Foi num domingo emburrado e cinzento no Aterro do
Flamengo que o Miguel deu suas primeiras pedaladas sem as rodinhas de apoio da
bicicleta vermelha. Dia 18 de maio de 2014, quase cinco anos completos. O
registro histórico foi feito pela mãe, que segurava a câmera fotográfica na
esperança de que ocorresse aquilo que acabou ocorrendo. Num dos curtos vídeos,
Miguel quase dá uma trombada na câmera, apruma-se de volta e, como um bezerro que acaba de ser expelido do ventre, ginga de um lado
para o outro tentando manter-se em pé, cambaleante, mas, confiante. O pai sai
correndo atrás, desarvorado, consciente de que estava diante de momento
importantíssimo para a memória familiar:
- Firme pra frente! Firme pra frente!
E o Miguel, orgulhoso:
- Eu não falei? Eu não falei? (que conseguiria?)
E a mãe:
- Peraí, Miguel! Miguel aprendeu a andar sozinho sem
rodinha na bicicleta!
E o pai:
- Devagar!
E o Miguel, preocupado:
- Eu vou virar. Eu não sei frear!
Ele parou de pedalar e a bicicleta foi lentamente
perdendo velocidade, dando tempo de o pai chegar mais perto e segurá-lo, sem
maiores problemas. Desde então, pegou confiança e, hoje, vai pedalando até a
padaria perto de casa em busca dos salgadinhos preferidos, do pão francês
e do presunto pro lanche da tarde, ou visita a tia-avó que se mudou há pouco
para Curitiba, cidade agradabilíssima para se ter uma “magrela”. Ninguém
desaprende a pedalar, assim como ninguém desaprende a nadar ou a beijar. Bom, o
cidadão pode até pedalar, nadar e beijar mal pra diabo, mas, talvez, tudo seja
uma questão de prática e confiança. No caso do Miguel, confiança até demais. Estamos
falando de pedalar, certo?
Anteontem, voltávamos para casa depois de uma tarde de brincadeiras com um amigo. Ele na bicicleta novinha em folha, presente de Natal; eu, no modelo vintage azul que uso diariamente para ir e voltar do trabalho. A rua transversal, de pouco movimento e ligeiramente íngreme, o fez cometer a imprudência de impulsionar a pedalada suspendendo o corpo, quase em posição vertical. Perdeu o equilíbrio, ziguezagueou rapidamente e tombou para o lado esquerdo, caindo sobre o meu corpo. Fomos ao chão.
Após a queda, levantamos assustados.
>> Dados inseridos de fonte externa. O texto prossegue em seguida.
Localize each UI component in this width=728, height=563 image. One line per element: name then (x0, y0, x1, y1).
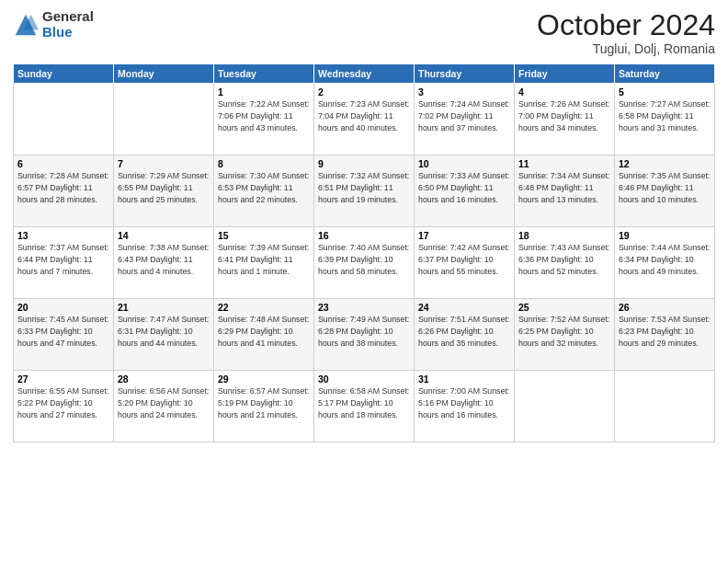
header-cell-sunday: Sunday (14, 64, 114, 84)
day-info: Sunrise: 7:51 AM Sunset: 6:26 PM Dayligh… (418, 314, 510, 349)
day-number: 30 (318, 373, 410, 385)
calendar-table: SundayMondayTuesdayWednesdayThursdayFrid… (13, 63, 715, 442)
day-cell: 24Sunrise: 7:51 AM Sunset: 6:26 PM Dayli… (415, 299, 515, 371)
day-number: 21 (118, 302, 210, 313)
day-number: 8 (218, 158, 310, 169)
week-row-2: 13Sunrise: 7:37 AM Sunset: 6:44 PM Dayli… (14, 227, 715, 299)
week-row-4: 27Sunrise: 6:55 AM Sunset: 5:22 PM Dayli… (14, 371, 715, 442)
day-info: Sunrise: 7:43 AM Sunset: 6:36 PM Dayligh… (518, 242, 610, 277)
day-info: Sunrise: 7:33 AM Sunset: 6:50 PM Dayligh… (418, 170, 510, 205)
day-number: 22 (218, 302, 310, 313)
day-number: 5 (619, 86, 711, 98)
title-block: October 2024 Tuglui, Dolj, Romania (537, 9, 715, 56)
day-number: 18 (518, 230, 610, 241)
day-cell: 16Sunrise: 7:40 AM Sunset: 6:39 PM Dayli… (314, 227, 415, 299)
logo-blue: Blue (42, 25, 94, 40)
logo-icon (13, 12, 39, 38)
header-cell-saturday: Saturday (615, 64, 715, 84)
calendar-subtitle: Tuglui, Dolj, Romania (537, 41, 715, 56)
day-number: 3 (418, 86, 510, 98)
header-cell-friday: Friday (515, 64, 615, 84)
calendar-title: October 2024 (537, 9, 715, 41)
day-info: Sunrise: 7:26 AM Sunset: 7:00 PM Dayligh… (518, 98, 610, 133)
day-info: Sunrise: 6:57 AM Sunset: 5:19 PM Dayligh… (218, 385, 310, 420)
day-info: Sunrise: 7:47 AM Sunset: 6:31 PM Dayligh… (118, 314, 210, 349)
day-info: Sunrise: 7:38 AM Sunset: 6:43 PM Dayligh… (118, 242, 210, 277)
day-cell: 18Sunrise: 7:43 AM Sunset: 6:36 PM Dayli… (515, 227, 615, 299)
day-cell: 10Sunrise: 7:33 AM Sunset: 6:50 PM Dayli… (415, 155, 515, 227)
day-info: Sunrise: 7:39 AM Sunset: 6:41 PM Dayligh… (218, 242, 310, 277)
day-number: 28 (118, 373, 210, 385)
day-info: Sunrise: 7:32 AM Sunset: 6:51 PM Dayligh… (318, 170, 410, 205)
day-cell (14, 84, 114, 155)
day-info: Sunrise: 7:45 AM Sunset: 6:33 PM Dayligh… (17, 314, 109, 349)
day-number: 6 (17, 158, 109, 169)
header-cell-thursday: Thursday (415, 64, 515, 84)
day-number: 26 (619, 302, 711, 313)
day-number: 1 (218, 86, 310, 98)
day-number: 11 (518, 158, 610, 169)
day-cell: 22Sunrise: 7:48 AM Sunset: 6:29 PM Dayli… (214, 299, 314, 371)
week-row-1: 6Sunrise: 7:28 AM Sunset: 6:57 PM Daylig… (14, 155, 715, 227)
day-number: 27 (17, 373, 109, 385)
day-info: Sunrise: 7:44 AM Sunset: 6:34 PM Dayligh… (619, 242, 711, 277)
day-number: 24 (418, 302, 510, 313)
day-info: Sunrise: 7:35 AM Sunset: 6:46 PM Dayligh… (619, 170, 711, 205)
day-number: 17 (418, 230, 510, 241)
day-info: Sunrise: 7:29 AM Sunset: 6:55 PM Dayligh… (118, 170, 210, 205)
day-cell (515, 371, 615, 442)
day-number: 10 (418, 158, 510, 169)
day-cell: 15Sunrise: 7:39 AM Sunset: 6:41 PM Dayli… (214, 227, 314, 299)
day-info: Sunrise: 7:00 AM Sunset: 5:16 PM Dayligh… (418, 385, 510, 420)
day-cell: 4Sunrise: 7:26 AM Sunset: 7:00 PM Daylig… (515, 84, 615, 155)
week-row-0: 1Sunrise: 7:22 AM Sunset: 7:06 PM Daylig… (14, 84, 715, 155)
day-info: Sunrise: 6:55 AM Sunset: 5:22 PM Dayligh… (17, 385, 109, 420)
day-cell: 14Sunrise: 7:38 AM Sunset: 6:43 PM Dayli… (114, 227, 214, 299)
logo: General Blue (13, 9, 94, 40)
day-cell: 3Sunrise: 7:24 AM Sunset: 7:02 PM Daylig… (415, 84, 515, 155)
day-cell: 20Sunrise: 7:45 AM Sunset: 6:33 PM Dayli… (14, 299, 114, 371)
day-info: Sunrise: 7:52 AM Sunset: 6:25 PM Dayligh… (518, 314, 610, 349)
day-cell: 21Sunrise: 7:47 AM Sunset: 6:31 PM Dayli… (114, 299, 214, 371)
day-cell: 1Sunrise: 7:22 AM Sunset: 7:06 PM Daylig… (214, 84, 314, 155)
day-cell: 23Sunrise: 7:49 AM Sunset: 6:28 PM Dayli… (314, 299, 415, 371)
day-info: Sunrise: 7:34 AM Sunset: 6:48 PM Dayligh… (518, 170, 610, 205)
day-info: Sunrise: 7:24 AM Sunset: 7:02 PM Dayligh… (418, 98, 510, 133)
day-cell: 2Sunrise: 7:23 AM Sunset: 7:04 PM Daylig… (314, 84, 415, 155)
day-cell: 5Sunrise: 7:27 AM Sunset: 6:58 PM Daylig… (615, 84, 715, 155)
day-info: Sunrise: 7:37 AM Sunset: 6:44 PM Dayligh… (17, 242, 109, 277)
day-number: 31 (418, 373, 510, 385)
day-info: Sunrise: 7:30 AM Sunset: 6:53 PM Dayligh… (218, 170, 310, 205)
day-info: Sunrise: 7:48 AM Sunset: 6:29 PM Dayligh… (218, 314, 310, 349)
day-cell: 25Sunrise: 7:52 AM Sunset: 6:25 PM Dayli… (515, 299, 615, 371)
day-cell: 9Sunrise: 7:32 AM Sunset: 6:51 PM Daylig… (314, 155, 415, 227)
day-number: 25 (518, 302, 610, 313)
calendar-page: General Blue October 2024 Tuglui, Dolj, … (0, 0, 728, 563)
day-info: Sunrise: 7:40 AM Sunset: 6:39 PM Dayligh… (318, 242, 410, 277)
day-number: 9 (318, 158, 410, 169)
day-cell: 8Sunrise: 7:30 AM Sunset: 6:53 PM Daylig… (214, 155, 314, 227)
day-info: Sunrise: 7:42 AM Sunset: 6:37 PM Dayligh… (418, 242, 510, 277)
day-info: Sunrise: 7:49 AM Sunset: 6:28 PM Dayligh… (318, 314, 410, 349)
header-cell-monday: Monday (114, 64, 214, 84)
day-info: Sunrise: 6:58 AM Sunset: 5:17 PM Dayligh… (318, 385, 410, 420)
day-cell: 6Sunrise: 7:28 AM Sunset: 6:57 PM Daylig… (14, 155, 114, 227)
header: General Blue October 2024 Tuglui, Dolj, … (13, 9, 715, 56)
header-row: SundayMondayTuesdayWednesdayThursdayFrid… (14, 64, 715, 84)
day-cell: 31Sunrise: 7:00 AM Sunset: 5:16 PM Dayli… (415, 371, 515, 442)
day-number: 15 (218, 230, 310, 241)
day-cell: 7Sunrise: 7:29 AM Sunset: 6:55 PM Daylig… (114, 155, 214, 227)
day-number: 13 (17, 230, 109, 241)
day-number: 7 (118, 158, 210, 169)
day-cell: 30Sunrise: 6:58 AM Sunset: 5:17 PM Dayli… (314, 371, 415, 442)
logo-general: General (42, 9, 94, 25)
day-number: 29 (218, 373, 310, 385)
day-number: 19 (619, 230, 711, 241)
day-info: Sunrise: 7:27 AM Sunset: 6:58 PM Dayligh… (619, 98, 711, 133)
day-info: Sunrise: 7:22 AM Sunset: 7:06 PM Dayligh… (218, 98, 310, 133)
week-row-3: 20Sunrise: 7:45 AM Sunset: 6:33 PM Dayli… (14, 299, 715, 371)
day-number: 20 (17, 302, 109, 313)
day-number: 2 (318, 86, 410, 98)
day-cell: 27Sunrise: 6:55 AM Sunset: 5:22 PM Dayli… (14, 371, 114, 442)
day-cell: 13Sunrise: 7:37 AM Sunset: 6:44 PM Dayli… (14, 227, 114, 299)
Imediatamente,
Miguel começa a chorar em desespero, reclamar de dor e de ardência. Havia graxa
num dos braços e eu pensei no pior. O joelho esquerdo estava ralado e começava
a sangrar. Tentei acalmá-lo, dei-lhe um abraço e disse que estava tudo bem,
embora fosse mera expressão de desejo. Um guardador de carros veio correndo perguntar
se havíamos nos machucado, e eu não sabia o que responder. Naquele horário,
embora não fosse tarde, lá pelas sete da noite, ainda claro, já não havia
movimento na rua e eu só pensava em como estancar o sangue do joelho.
Então, para um carro ao nosso lado, o casal nos
pergunta se precisávamos de alguma ajuda e eu emendei “água!”. Descem com uma
bolsa de “primeiros socorros”, antisséptico e paninhos umedecidos. “Saímos
prevenidos, temos um casal de filhos pequenos”. Bem humorados e calmos, prestam
uma ajuda inestimável. Em seguida, aparece o funcionário de um curso de inglês
logo ali na frente, que se oferece para guardar as bicicletas. O guidom da
bicicleta do Miguel entortou e ele não tinha a menor condição de pedalar até em
casa. Agradeci a gentileza e retomei um pouco da fé na humanidade.
A situação estava aparentemente sob controle. Podíamos caminhar devagarzinho até em casa, mas fiz questão de carrega-lo no colo, péssima ideia porque não estamos mais em 2014. A cada tantos metros, descarregava a jamanta de quase cinquenta quilos na calçada. Em casa, foi direto para o banho. Lavou a ferida, apertando a minha mão porque ardia bastante. A mãe foi requisitada para fazer o curativo, já que masculinidade do pai é bastante frágil e não dá conta de certos procedimentos que envolvam ferimentos e sangue.
“Deixa de viadagem, Marcelo!”, gritam as vozes machista-patriarcais e heteronormativas que habitam a minha cabeça. Prometo que, na próxima, dou conta.
Comentários
Ainda bem que apareceu um casal alma boa para ajudar.
Já sou avó e iria ficar tensa também.
O importante que vivo pregando aqui é o uso do capacete.
E ainda foi aparecer uma bicicleta elétrica na minha vida para me deixar com mais cabelos brancos. Meu genro levando meu neto pra lá e pra cá.